Charité bien ordonnée commence par soi-même
Cela survient peu de temps après que des élus Démocrates aient introduit une proposition de loi visant à légaliser le cannabis à l’échelle fédérale dans le pays. Ainsi, la question de l’injustice inhérente de la guerre contre les drogues, qui cible majoritairement les minorités ethniques est revenue sur le devant de la scène. C’est devenu un thème de campagne récurent. Andrew Cuomo n’était pas au départ un fervent supporter de la décriminalisation, mais il a du revoir ses position lors des élections de gouverneur de l’Etat de New York. Sa concurrente, Cynthia Nixon, était plus ouverte sur la question. Elle avait donc le soutien des militants pro-légalisation. Cela a obligé Cuomo a changer de cap, ce qui explique maintenant son positionnement et sa réélection.
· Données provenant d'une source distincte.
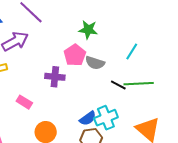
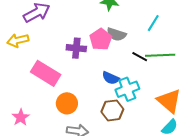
pink pentagon: (75, 55) -> (101, 39), moved
pink rectangle: (24, 102) -> (46, 73), size x1.8
blue semicircle: (88, 118) -> (111, 78), moved, turned 60

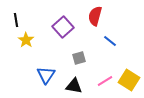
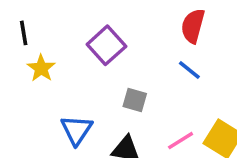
red semicircle: (95, 16) -> (193, 26), moved
gray square: (79, 58) -> (135, 100), turned 32

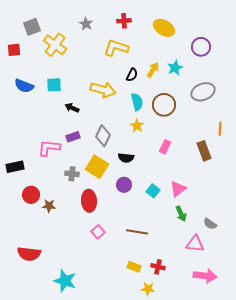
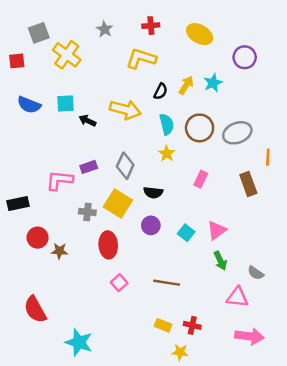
gray ellipse: (203, 92) -> (237, 133), moved
black arrow: (72, 108) -> (87, 121), moved
red semicircle: (29, 254) -> (35, 309), turned 55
C’est également un sujet phare pour les élections présidentielles de 2020. Jerrold Nadler, un Démocrate de New York, et Kamala Harris, Démocrate de Californie et canditade aux élections de 2020 ont présenté la semaine dernière le projet de loi Marijuana Opportunity Reinvestment and Expungement (MORE), dont objectif est d’enlever le cannabis du Controlled Substance Act. Le Sénateur du New Jersey Corey Booker a lui aussi proposé le Marijuana Justice Act, qui supprimerait le cannabis du Controlled Substances Act. Elizabeth Warren, Sénateur Démocrate du Massachussetts et également candidate à la présidence, a proposé son STATES Act, sui permettrait de renforcer le dixième amendement, afin de garantir que les autorités fédérales ne puissent pas interférer avec les programmes de cannabis approuvés par les États.
Il n’est pas négligeable que parallèlement aux actions lancées pour la réduction des injustices, une audience appelée « Défis pour le cannabis et les banques: perspectives extérieures » se soit tenue la semaine dernière. La légalisation permettrait ainsi des profits considérables.
Leur voisin canadien a en effet légalisé le cannabis en octobre dernier, ce qui n’a pas été sans conséquence pour l’économie du pays. La Province d’Alberta a en effet collecté 30 millions de dollars canadiens grâce aux taxes sur le cannabis, moins d’un an après la légalisation. Sur l’ensemble du territoire, le Canada a gagné près de 186 millions de dollars canadiens au total. De plus en plus de personnes admettent prendre du cannabis, et une étude récente au Canada a révélé que le profil type du consommateur de cannabis de demain ne correspondra pas au cliché véhiculé depuis longtemps, ouvrant la voie à une nouvelle catégorie d’électeurs. L’essor du cannabis médical aux Etats-Unis a sans doute permis à beaucoup de gens de changer d’avis sur la substance.
Des experts estiment que la légalisation à l’échelle fédérale pourrait permettre des gains de plus de 80 milliards de dollars d’ici 2030. A l’approche des élections de 2020, la décriminalisation, visant en priorité les minorités, serait moins une question de justice sociale qu’un enjeu de campagne.